The Federal Trade Commission’s (FTC) recent investigation into OpenAI, prompted by a minor data breach and a defamation lawsuit, seems driven by anti-tech ideology rather than a measured understanding of the evidence. The FTC’s ham-fisted response is not only disproportionate, but it also appears to misunderstand the inherent nature of generative AI and apply consumer protection laws beyond their intended scope in a manner that will likely stifle innovation in one of America’s most promising digital startups.
The FTC’s decision to investigate OpenAI’s security practices in the wake of a data breach in March 2022 is surprising considering the context. First, the incident only affected 1.2 percent of active ChatGPT Plus subscribers (the company’s paid service) and the data breach only revealed partial payment information. The data breach did not expose full payment card information. Second, the cause of the data breach was a bug in a widely-used open-source library that was not maintained by OpenAI. Nevertheless, OpenAI swiftly identified and patched the bug, thereby enhancing security for every company using this open-source code, and resolved the issue on the same day of the discovery. Finally, OpenAI communicated transparently about the limited nature of the breach and the technical details. The company also decided to launch a bug bounty program to identify vulnerabilities in the future, showing that it takes security seriously.
These responses are exactly what regulators should want companies to do in this scenario, so it is concerning that the FTC has decided to subject OpenAI to its intense scrutiny over this incident. Data breaches are unfortunately common occurrences, yet most do not trigger FTC investigations, so it appears punitive and inconsistent for the FTC to single out OpenAI.

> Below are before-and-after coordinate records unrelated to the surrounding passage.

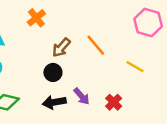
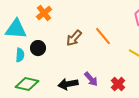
orange cross: (36, 18) -> (44, 13), moved
black circle: (53, 72) -> (38, 48), moved

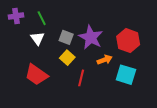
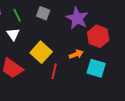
gray square: (66, 37) -> (43, 13), moved
purple star: (91, 37) -> (77, 18), moved
yellow square: (67, 58) -> (41, 52), size x1.5

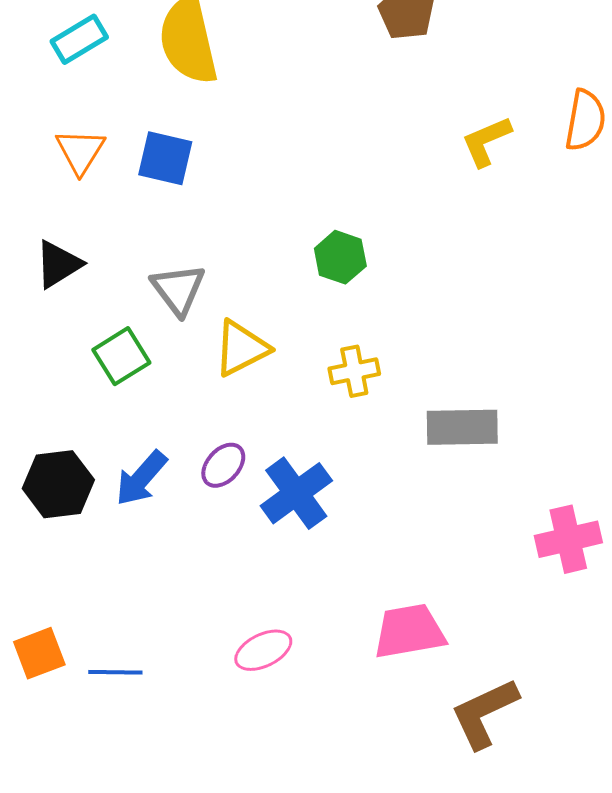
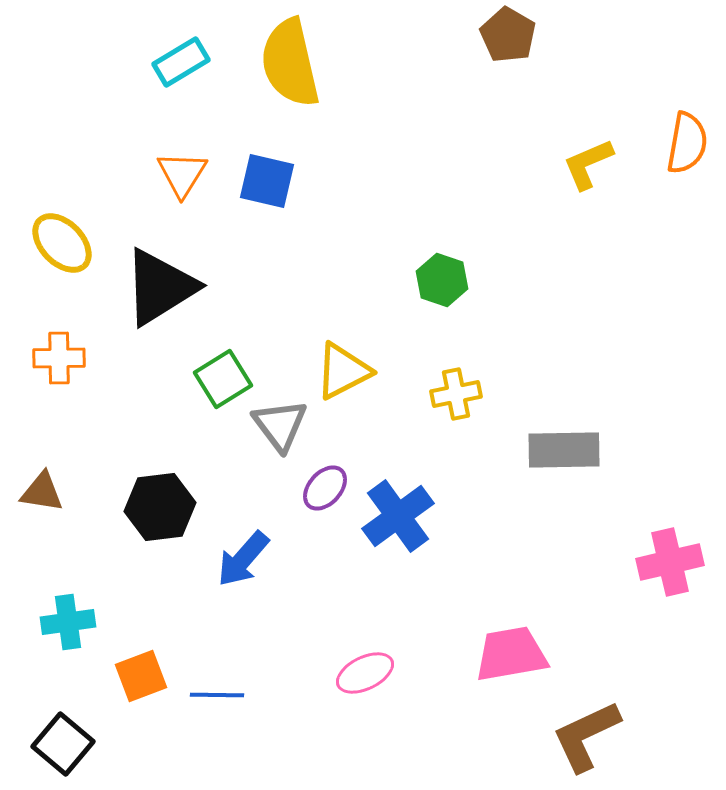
black triangle: (58, 264) -> (160, 287), size x1.6
gray triangle: (178, 289) -> (280, 425), moved
blue arrow: (141, 478) -> (243, 559), moved

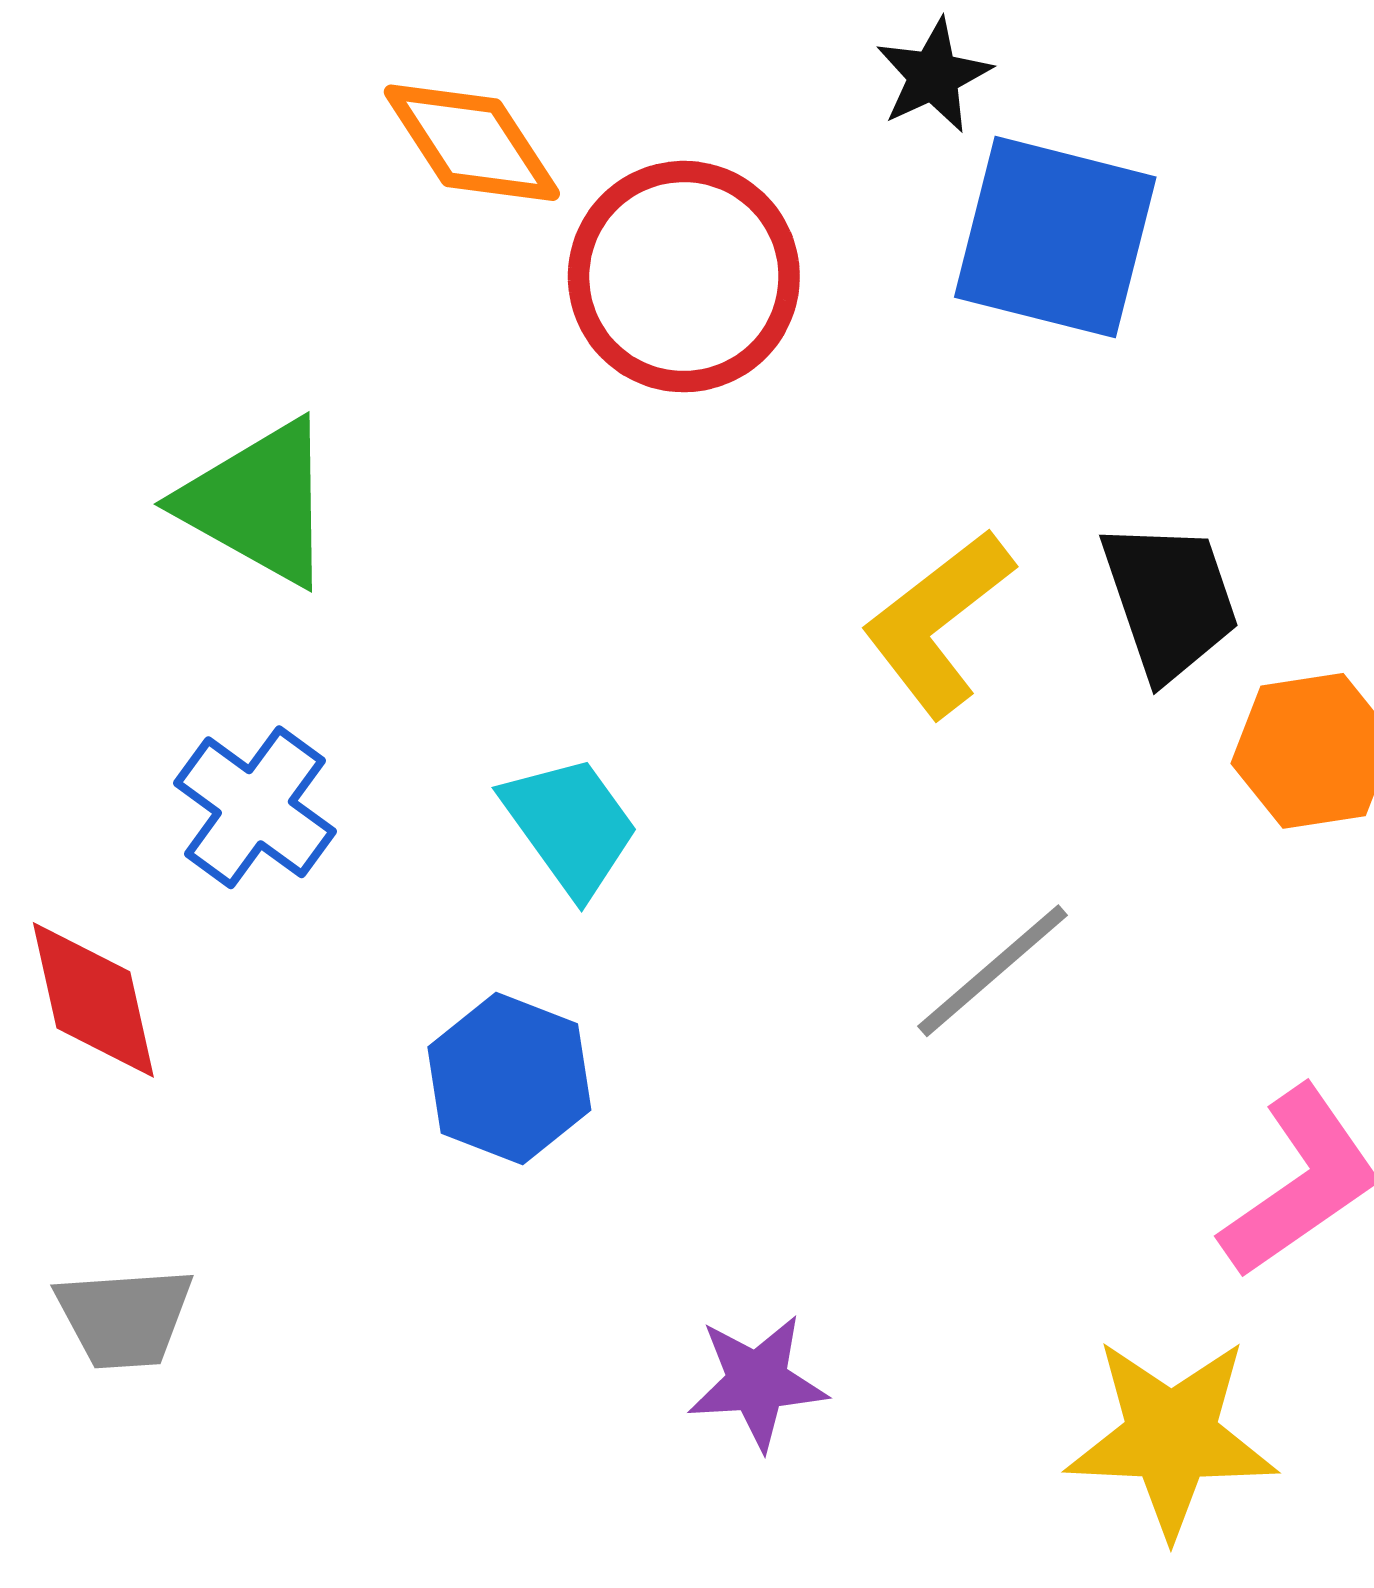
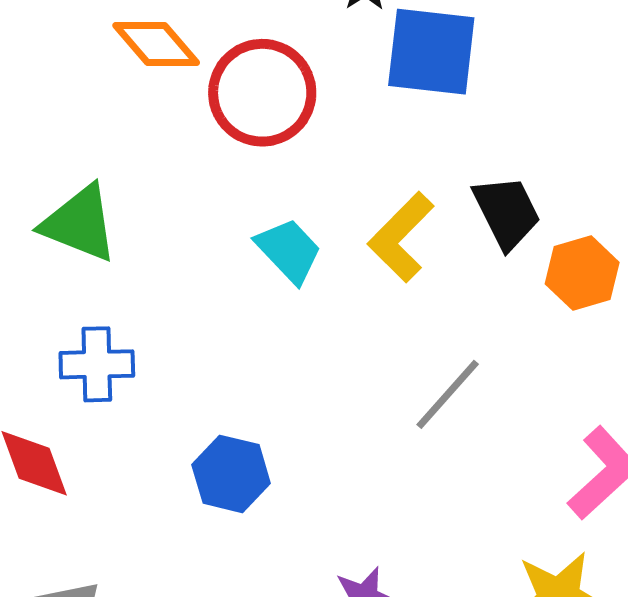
blue cross: (255, 807) -> (97, 364), turned -30
cyan trapezoid: (570, 826) -> (289, 251), moved

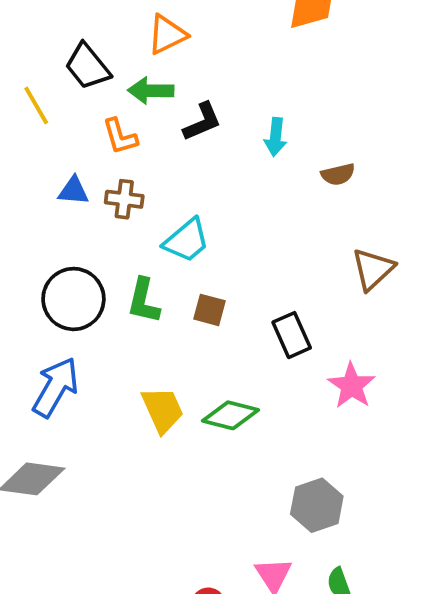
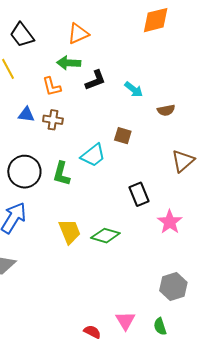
black trapezoid: (88, 66) -> (22, 35), moved
cyan arrow: (275, 137) -> (134, 89), turned -60
cyan trapezoid: (187, 240) -> (93, 155), moved
brown square: (209, 310) -> (123, 136), moved
gray hexagon: (317, 505) -> (173, 286), moved

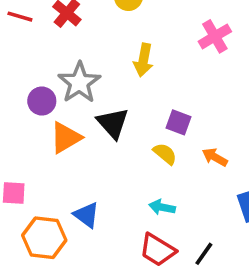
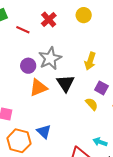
red line: (20, 17) -> (23, 30), moved
yellow arrow: (143, 60) -> (90, 61), moved
cyan arrow: (162, 207) -> (100, 142), moved

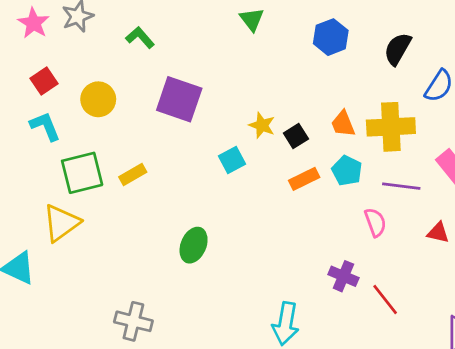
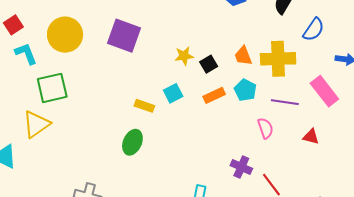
red square: (44, 81) -> (13, 25), moved
yellow circle: (98, 99) -> (65, 35), size x1.4
yellow star: (262, 125) -> (184, 56), turned -30
cyan square: (232, 160) -> (173, 93), moved
yellow rectangle: (133, 175) -> (144, 106), moved, turned 48

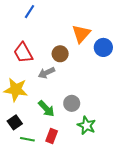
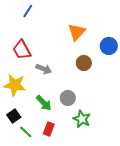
blue circle: (103, 47) -> (109, 46), moved
brown circle: (60, 54) -> (84, 63), moved
gray arrow: (46, 73) -> (44, 69), turned -133
green line: (27, 139) -> (26, 132), turned 32

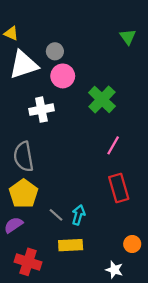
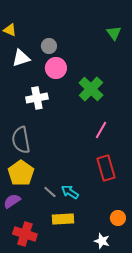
white triangle: (24, 65) -> (21, 58), size x0.7
cyan arrow: (78, 215) -> (70, 192), turned -72

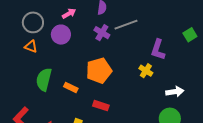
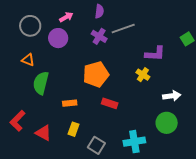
orange triangle: (31, 46) -> (28, 60), moved
purple L-shape: (158, 50) -> (155, 54), turned -105
orange rectangle: (71, 88) -> (70, 103), moved, turned -32
red rectangle: (101, 106) -> (110, 103), moved

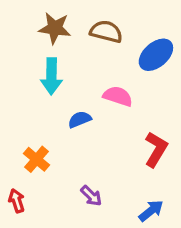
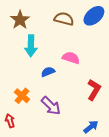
brown star: (55, 28) -> (20, 20), moved, turned 30
blue ellipse: (156, 55) -> (94, 16), moved
purple arrow: (91, 196) -> (51, 106), moved, size x1.5

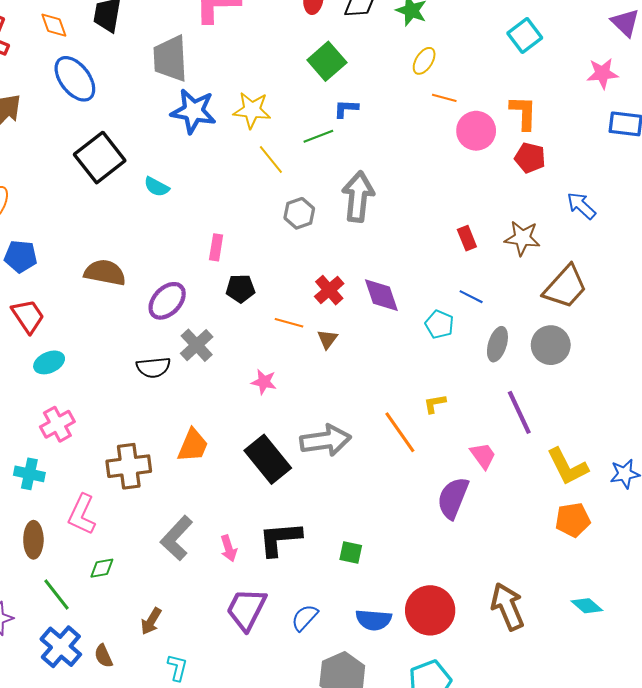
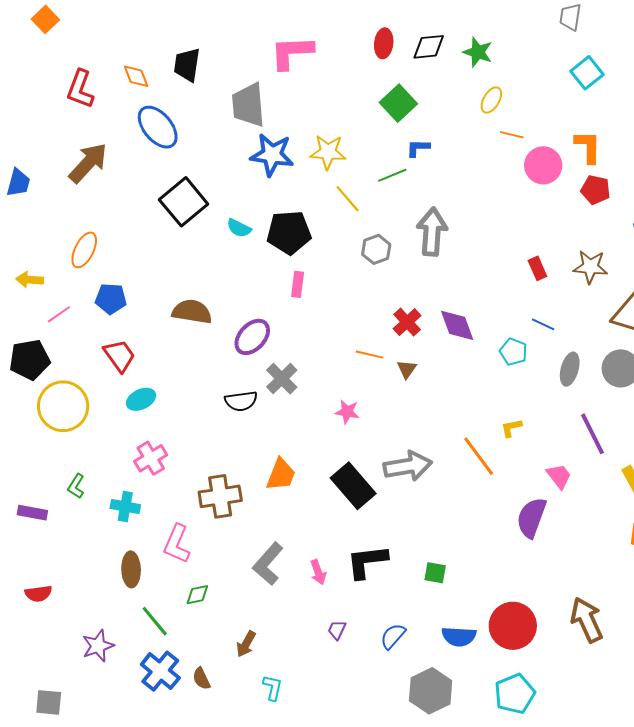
black pentagon: (240, 289) -> (289, 232), moved, size x1.6
purple trapezoid: (246, 609) -> (337, 630), size x0.5

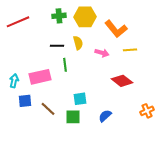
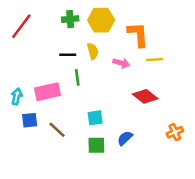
red line: (18, 22) -> (21, 26), turned -30
orange L-shape: (116, 29) -> (138, 35), turned -145
green square: (73, 117) -> (96, 145), moved

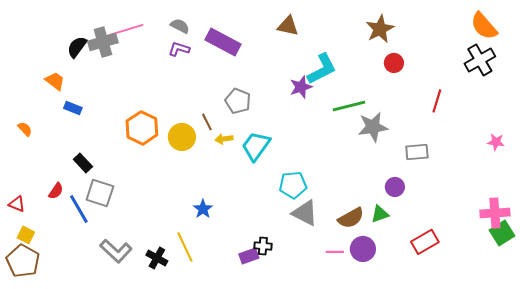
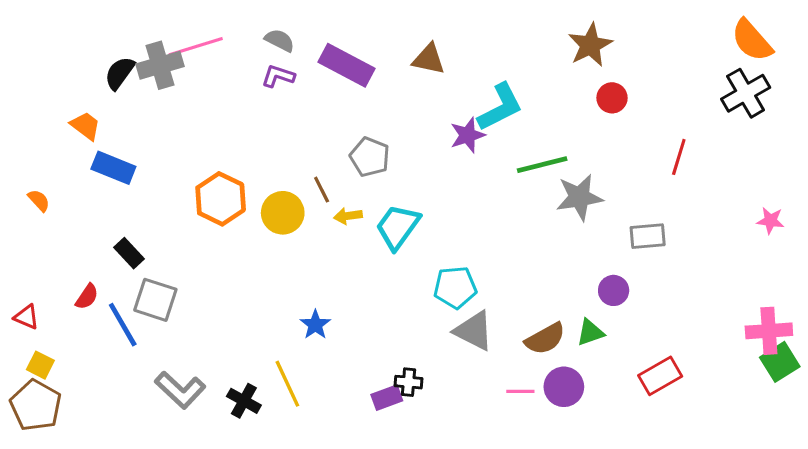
brown triangle: (288, 26) -> (429, 59), moved
blue rectangle: (73, 108) -> (113, 168), size x1.5

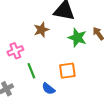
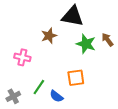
pink cross: (15, 51) -> (22, 57), turned 35
green line: (31, 71) -> (39, 87), moved, turned 56

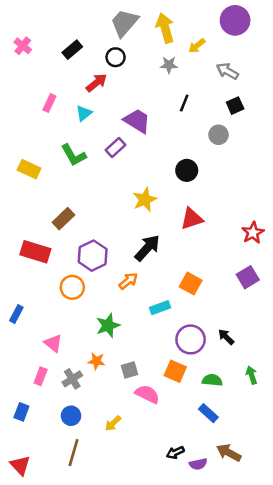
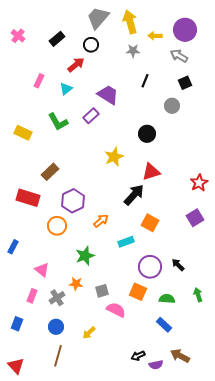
purple circle: (235, 20) -> (185, 30), moved
yellow arrow: (197, 46) -> (155, 36), turned 40
black arrow: (147, 248) -> (134, 195), moved

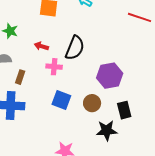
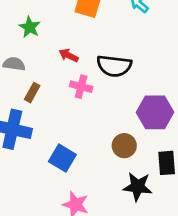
black semicircle: (75, 48) -> (114, 66), turned 65
blue square: (61, 100) -> (62, 158), moved

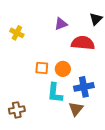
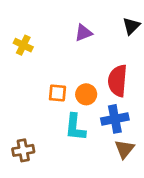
red semicircle: (83, 43) -> (118, 81), moved, turned -90
brown triangle: (76, 109) -> (124, 149), moved

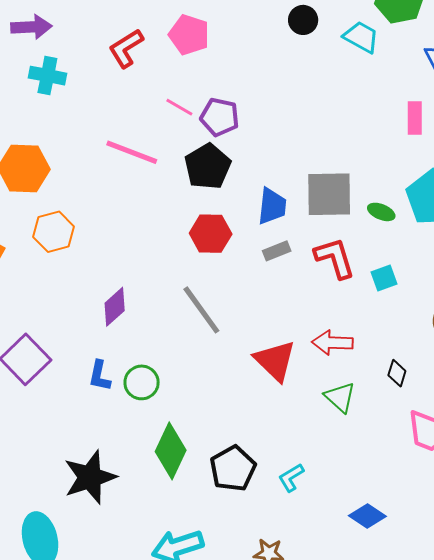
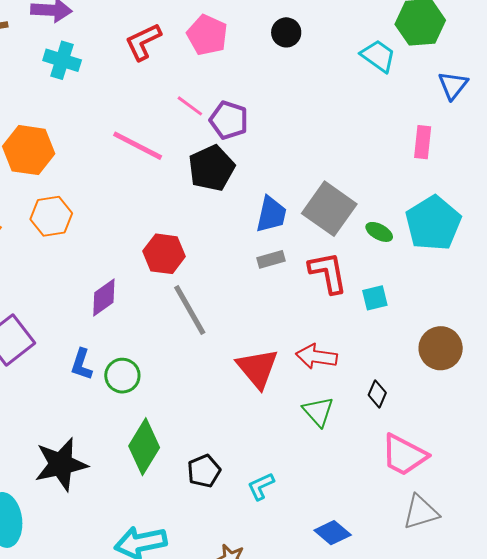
black circle: (303, 20) -> (286, 32), moved
gray square: (329, 194) -> (329, 209), turned 30
red hexagon: (211, 234) -> (164, 254), moved
black pentagon: (233, 469) -> (204, 471), size x0.7

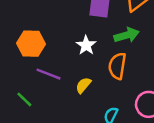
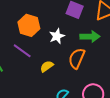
orange hexagon: (31, 44) -> (29, 25), moved

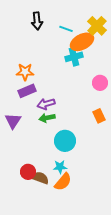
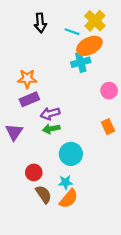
yellow cross: (97, 26) -> (95, 21), moved
red circle: (28, 172) -> (34, 172), moved
brown semicircle: (40, 178) -> (44, 194), turned 36

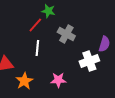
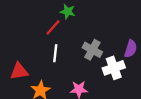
gray cross: (66, 34) -> (92, 50), moved

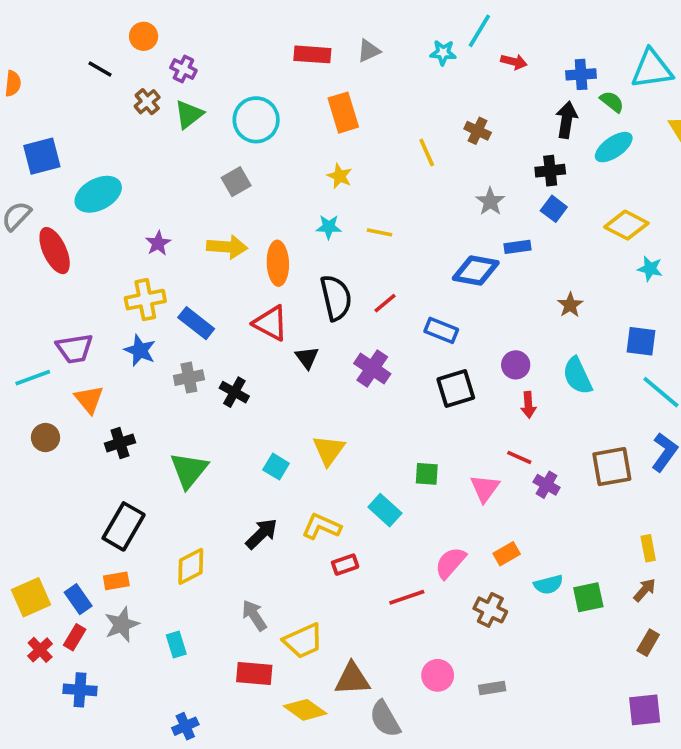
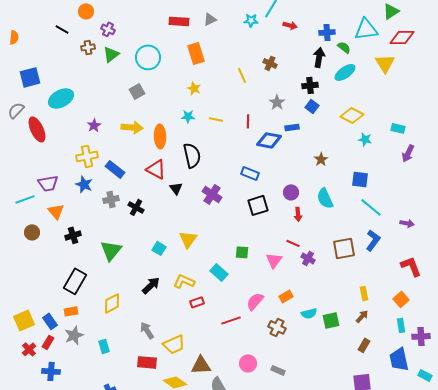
brown cross: (147, 102) -> (88, 47), turned 32
red line: (385, 303) -> (248, 121), moved, turned -48
gray rectangle: (492, 688) -> (278, 370), turned 32

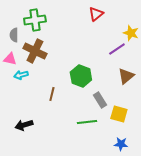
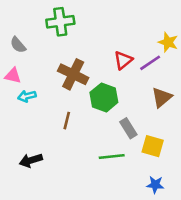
red triangle: (96, 14) -> (123, 60), moved
green cross: (35, 20) -> (60, 22), moved
gray semicircle: (14, 35) -> (18, 45), turned -40
brown cross: (35, 51) -> (73, 74), moved

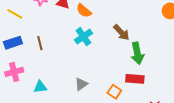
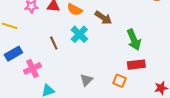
brown arrow: (121, 32) -> (103, 18), moved
brown line: (40, 43) -> (54, 43), moved
pink cross: (14, 72) -> (32, 68), moved

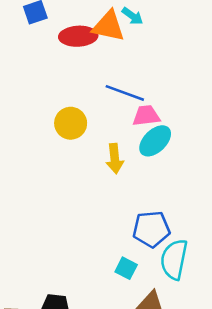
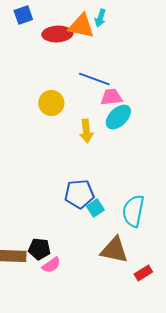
cyan arrow: (132, 16) -> (100, 18), turned 72
blue pentagon: (151, 229) -> (79, 194), moved
cyan square: (126, 268) -> (95, 208), moved, turned 30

More broadly, the FTC’s investigation into OpenAI’s practices has raised concerns about the Commission’s jurisdiction and role in overseeing AI technologies. The FTC lacks clear and specific oversight authority to govern AI. During a recent hearing, Rep. Dan Bishop (R-NC) questioned the FTC’s legal authority over OpenAI, citing concerns about overreach and noting that libel and defamation are typically state matters. In response, FTC Chair Lina Khan clarified that the focus was not on those issues but on whether the misuse of private information in AI training could be seen as fraud or deception under the FTC Act, emphasizing a broad interpretation of “injury” to consumers. This exchange highlights the murkiness and potential overreach of the FTC’s approach to AI.
While the intention to protect consumers from potential harm is laudable, Rep. Bishop’s questioning reveals that the FTC’s legal authority in this domain is not well-defined. The agency’s expansive interpretation of “injury” and its decision to step into areas typically governed by state laws, such as libel and defamation, raise significant concerns that the FTC is misusing its authority to bring cases against AI companies because of its open hostility to tech companies.
Moreover, the FTC’s investigation of OpenAI looks like a broad fishing expedition for potential wrongdoing rather than a targeted investigation of alleged legal violations. The 20-page civil investigation demand letter—effectively an administrative subpoena—requests an extraordinary amount of detailed information from the startup. The FTC wants to know everything from what data OpenAI used to create its models, the names and credentials of everyone who has been involved in developing its models, all contracts since 2017 related to its AI models, and all public statements about its products. Satisfying many of the FTC’s requests would require substantial effort, on par with writing a detailed technical article, such as demanding the company “describe in detail the process of retraining a large language model in order to create a substantially new version of the model.” Due to this, the ratio of lawyers to engineers at OpenAI, and similar AI startups, will likely change significantly in the near future.
Balancing innovation and accountability in AI requires nuance and collaboration—not having regulators treat tech companies as adversaries. The FTC’s actions against OpenAI are a mistake, colored more by anti-tech sentiment than a pragmatic understanding of AI. Rather than burying the company in legal demands and holding a threat of legal action over its head, the FTC should take a more measured approach to ensure that it protects consumers but not at the expense of U.S. leadership in AI collaboration and innovation.